Le mensonge originel. Le pouvoir nucléocrate s’est construit sur un immense mensonge originel. Il ne pouvait avouer qu’il faisait courir à l’humanité un risque majeur (aussi grand que le changement climatique) pour un avantage dérisoire : un siècle de production marginale d’énergie. Il ne pouvait admettre qu’il n’avait aucun moyen de détruire la radioactivité – ce qui fait que le nucléaire n’est pas une industrie polluante comme les autres et présente un niveau de dangerosité sans équivalent. Il ne pouvait pas plus admettre que d’autres lignes de développement auraient permis de répondre aux besoins en électricité tout en réduisant plus efficacement la dépendance énergétique – sans présenter les mêmes dangers.
L’admettre, c’était avouer qu’il ne servait ni la population ni l’environnement, mais le profit et, surtout, le pouvoir de quelques uns – car le nucléaire est une affaire de pouvoir encore plus que de gros sous. C’est bien pourquoi l’atome civil est indissolublement lié dès l’origine à l’atome militaire – et qu’ils prolifèrent aujourd’hui de concert.

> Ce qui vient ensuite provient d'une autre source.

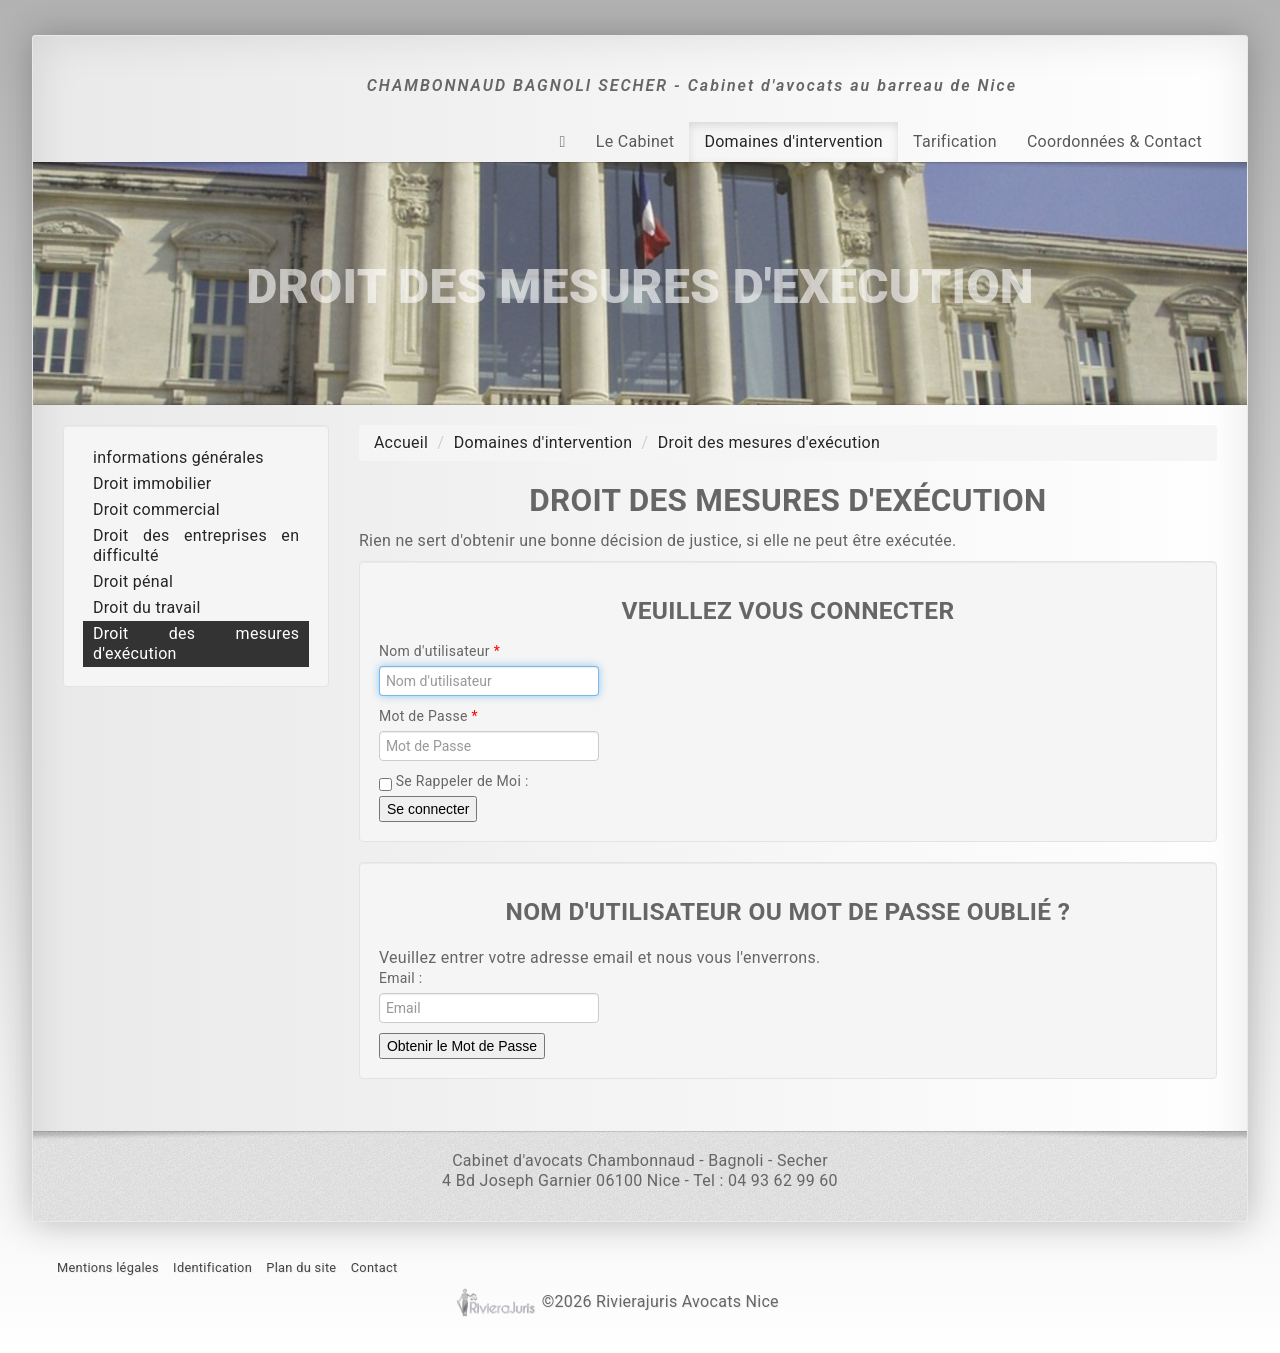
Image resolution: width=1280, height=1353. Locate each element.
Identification (212, 1267)
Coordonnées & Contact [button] (1114, 141)
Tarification (955, 141)
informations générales (178, 457)
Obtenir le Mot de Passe (462, 1046)
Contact (374, 1267)
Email (397, 978)
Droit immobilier (152, 483)
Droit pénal (133, 581)
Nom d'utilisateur (436, 651)
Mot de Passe (425, 716)
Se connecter (428, 809)
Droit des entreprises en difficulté (196, 545)
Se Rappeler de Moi (452, 782)
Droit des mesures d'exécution (196, 643)
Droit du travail (147, 607)
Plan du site (301, 1267)
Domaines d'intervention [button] (793, 141)
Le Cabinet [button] (635, 141)
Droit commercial (156, 509)
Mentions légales (108, 1267)
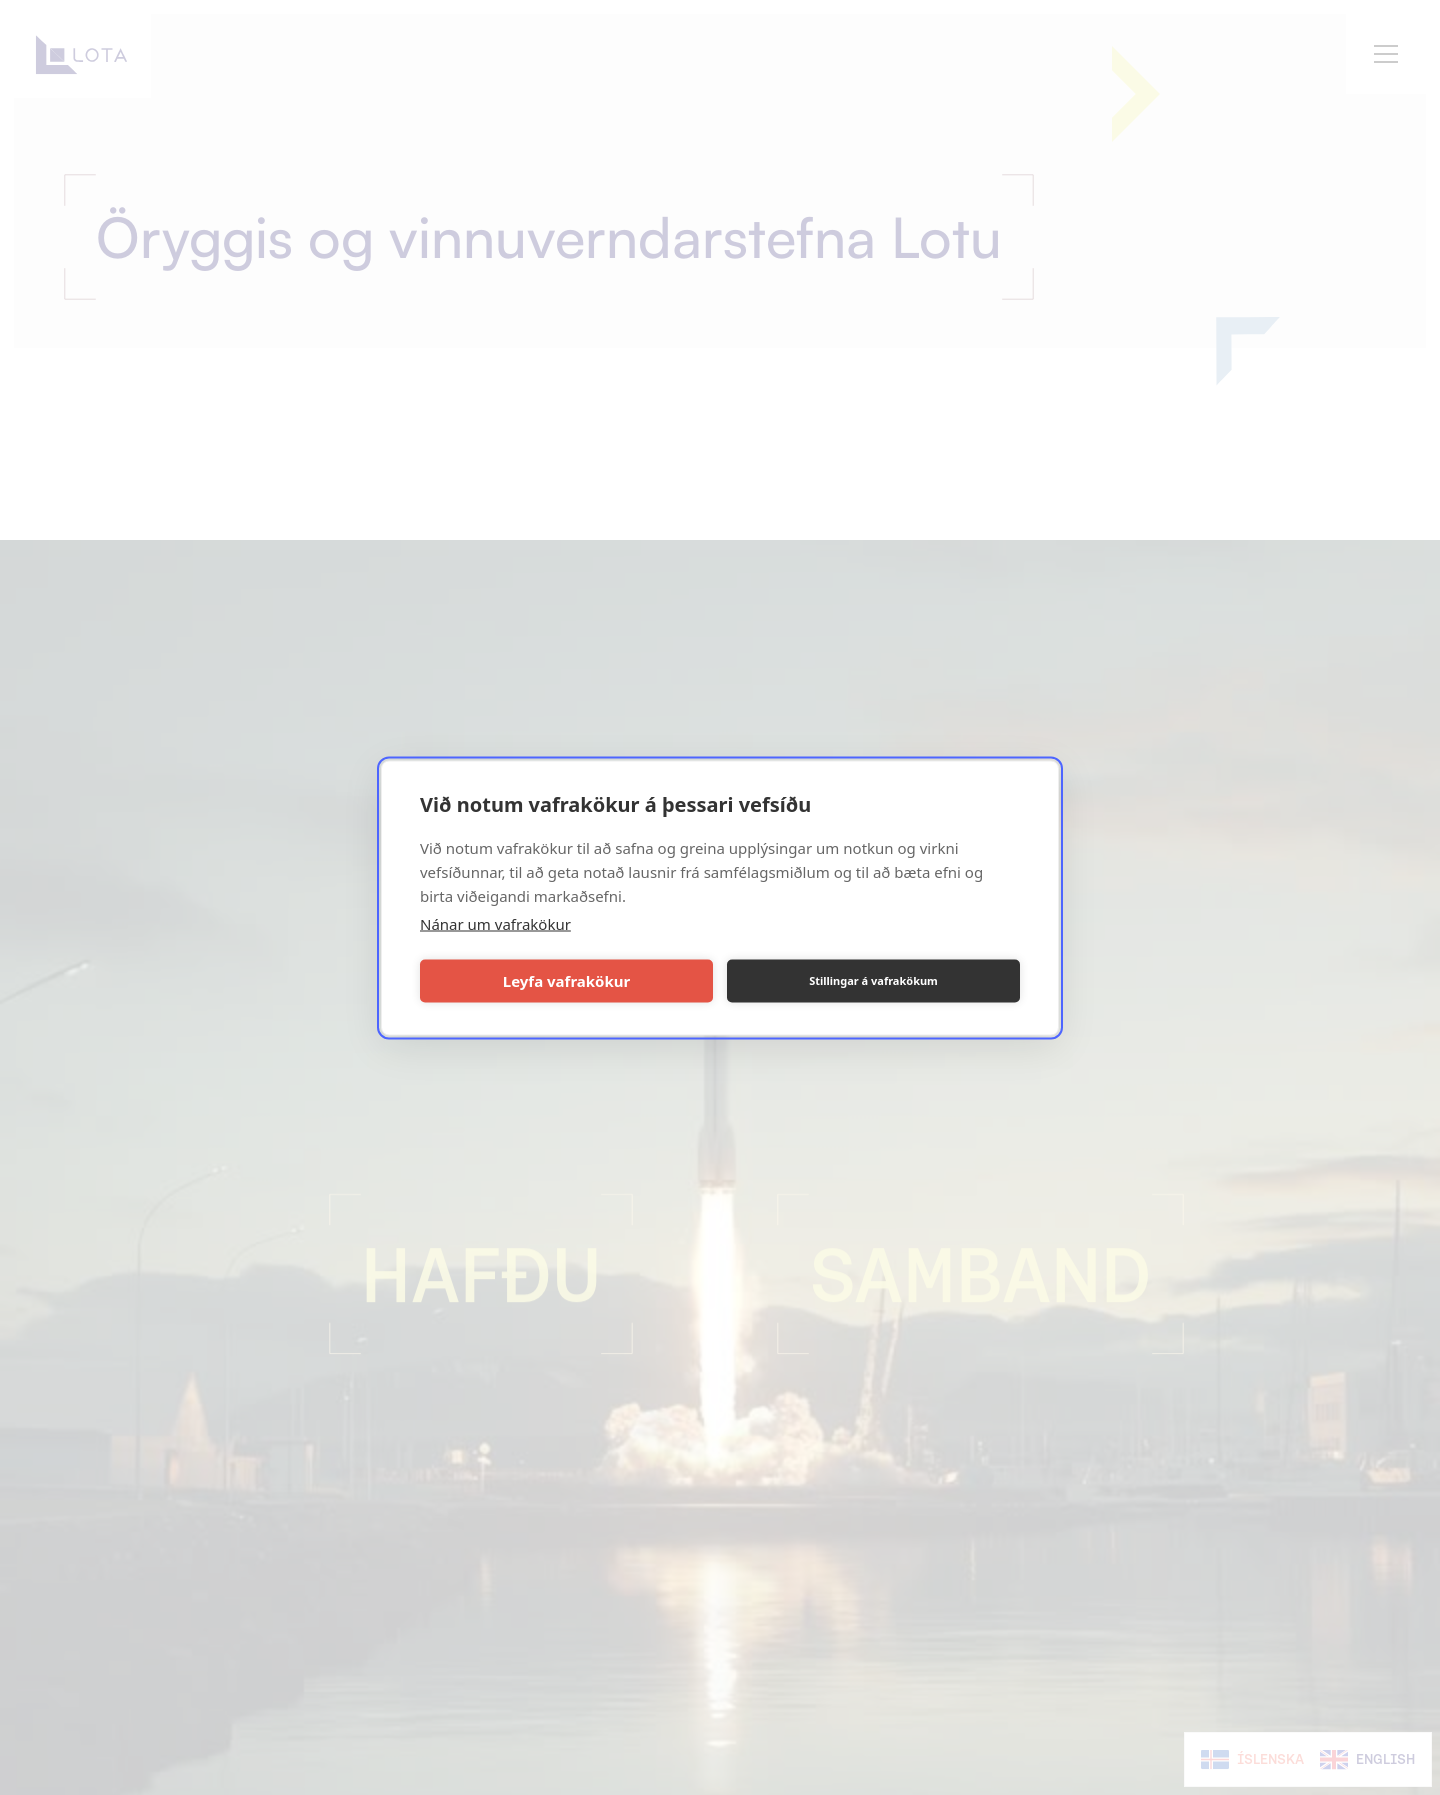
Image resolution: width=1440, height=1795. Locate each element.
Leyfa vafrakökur (566, 981)
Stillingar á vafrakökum (873, 980)
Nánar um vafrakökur (495, 923)
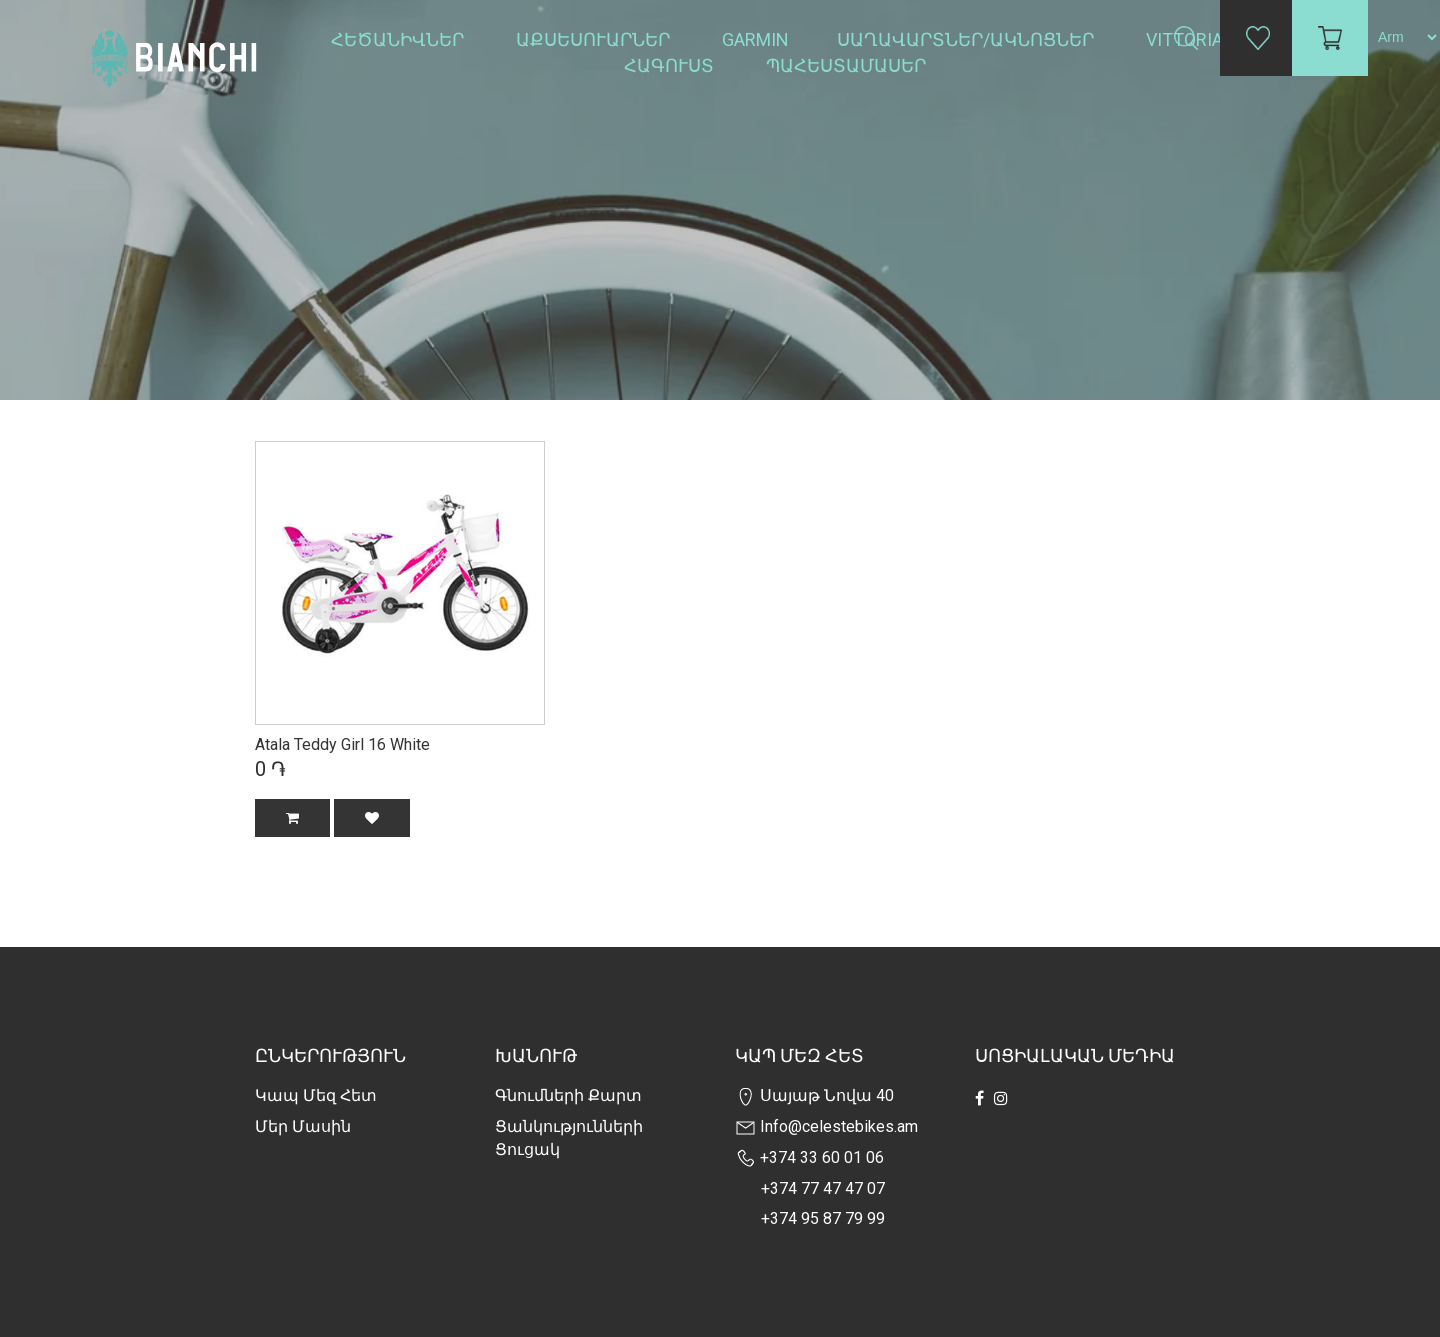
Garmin (755, 39)
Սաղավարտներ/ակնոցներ (967, 39)
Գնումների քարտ (568, 1095)
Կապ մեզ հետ (316, 1095)
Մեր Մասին (303, 1126)
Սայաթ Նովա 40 (814, 1095)
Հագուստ (671, 65)
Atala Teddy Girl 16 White (342, 744)
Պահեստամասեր (848, 65)
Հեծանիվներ (399, 39)
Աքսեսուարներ (595, 39)
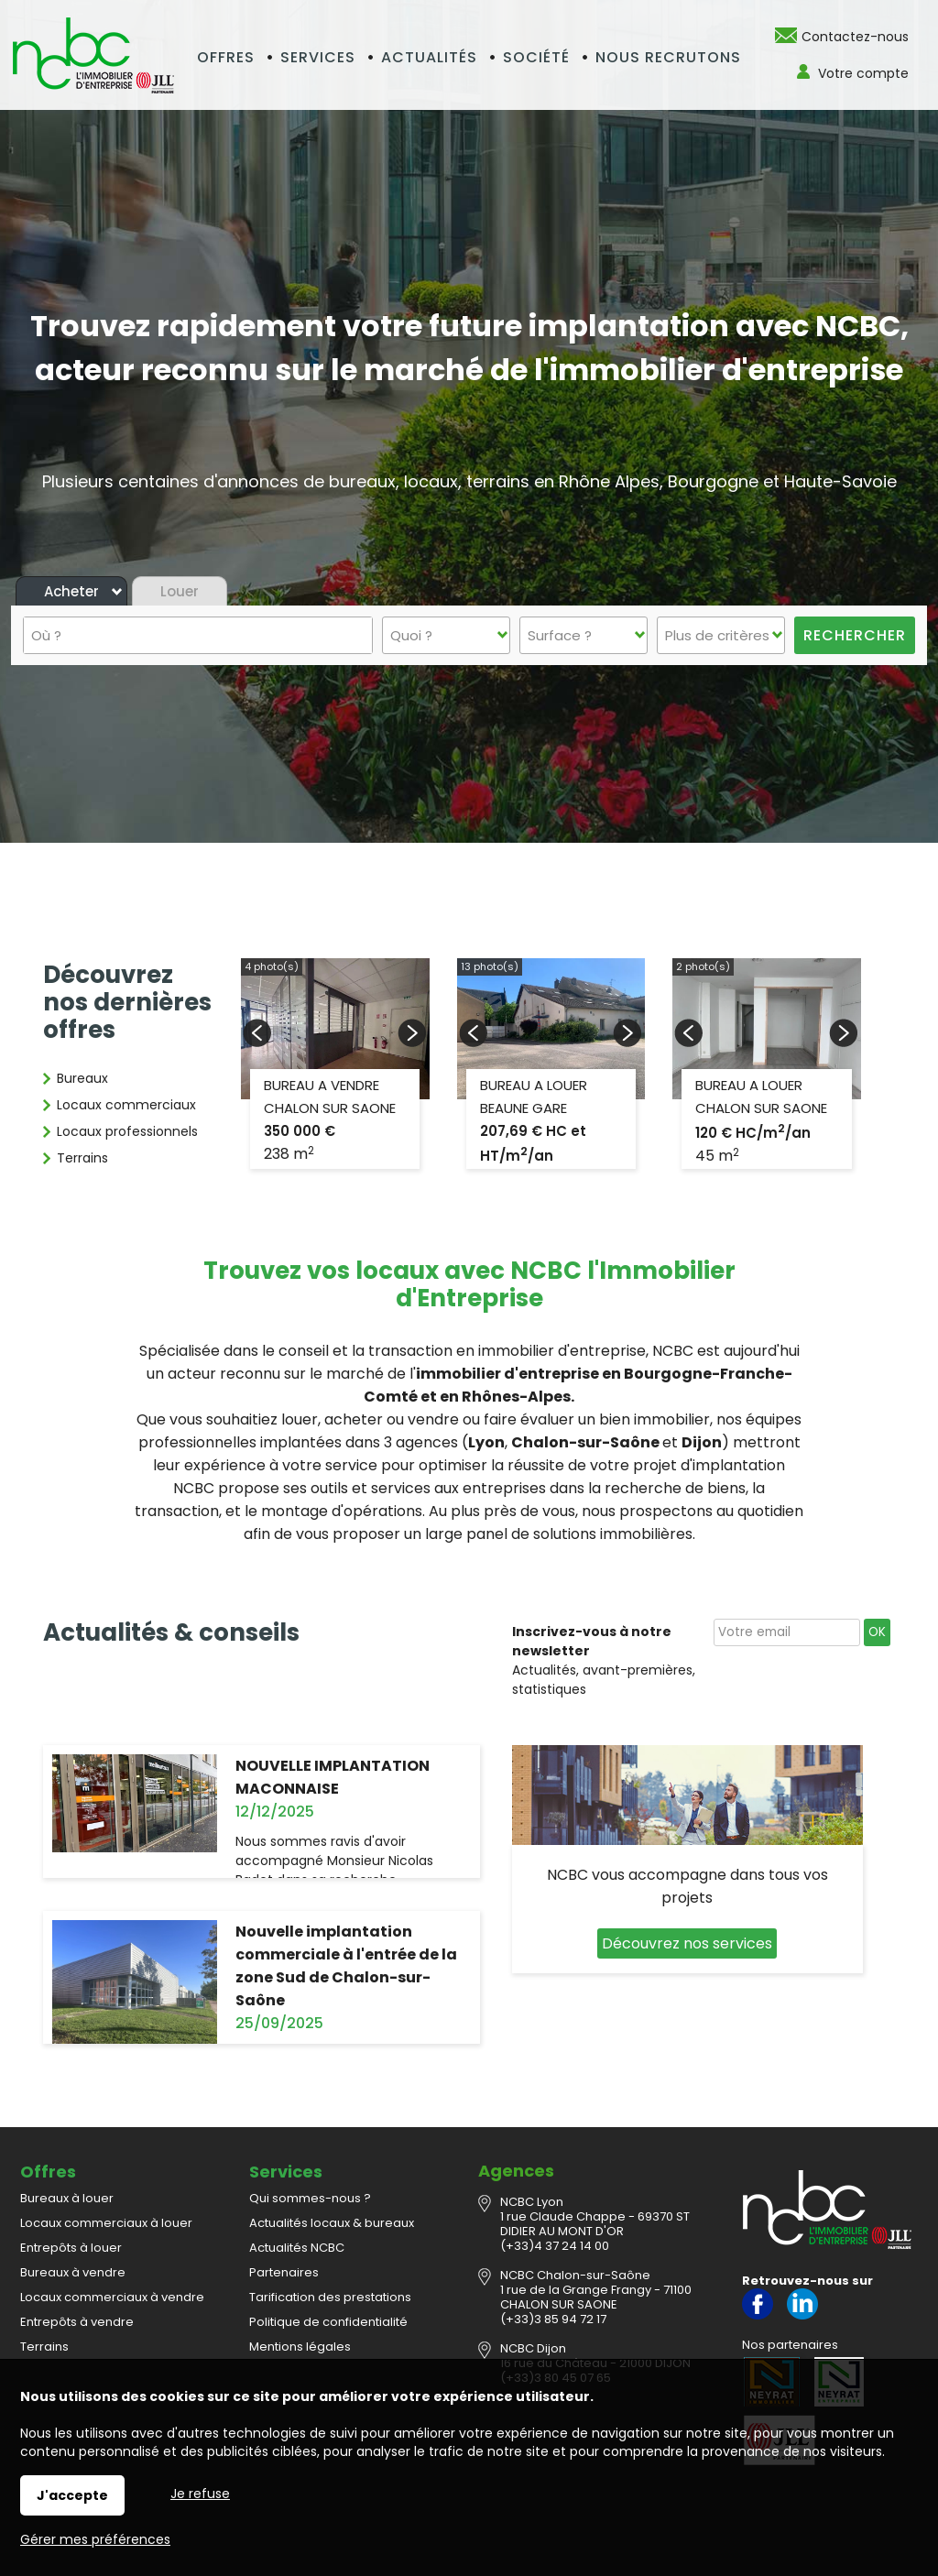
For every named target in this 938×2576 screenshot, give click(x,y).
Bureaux (82, 1078)
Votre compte (863, 73)
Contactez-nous (855, 36)
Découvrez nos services (687, 1943)
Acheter (71, 591)
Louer (179, 591)
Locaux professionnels (127, 1131)
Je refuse (200, 2493)
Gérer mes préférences (95, 2539)
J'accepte (72, 2495)
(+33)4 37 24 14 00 (554, 2245)
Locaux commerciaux (126, 1105)
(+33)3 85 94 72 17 (553, 2319)
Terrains (82, 1158)
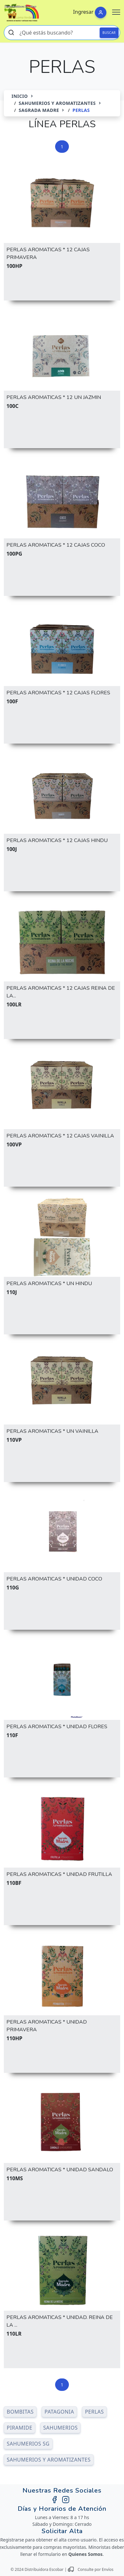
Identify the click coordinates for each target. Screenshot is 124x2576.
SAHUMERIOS (60, 2427)
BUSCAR (109, 32)
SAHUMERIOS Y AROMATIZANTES (57, 103)
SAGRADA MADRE (39, 110)
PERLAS (94, 2411)
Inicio (20, 96)
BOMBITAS (20, 2411)
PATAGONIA (59, 2411)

Nous vivons dorénavant sous la double menace du nucléaire civil (accident majeur, hausse perlée de la radioactivité, empoisonnement de l’environnement…) et militaire (guerre et terrorisme…). Pour limiter ces dangers, il est plus urgent que jamais de sortir du nucléaire civil et d’imposer le désarmement nucléaire universel.
Le pouvoir nucléocrate a obtenu, hier, que le « Grenelle de l’Environnement » ait le droit de discuter de tout (ou presque) sauf de l’industrie de l’atome. On voit aujourd’hui à quel point ce fut une erreur de la part de bon nombre d’associations que d’accepter ce chantage.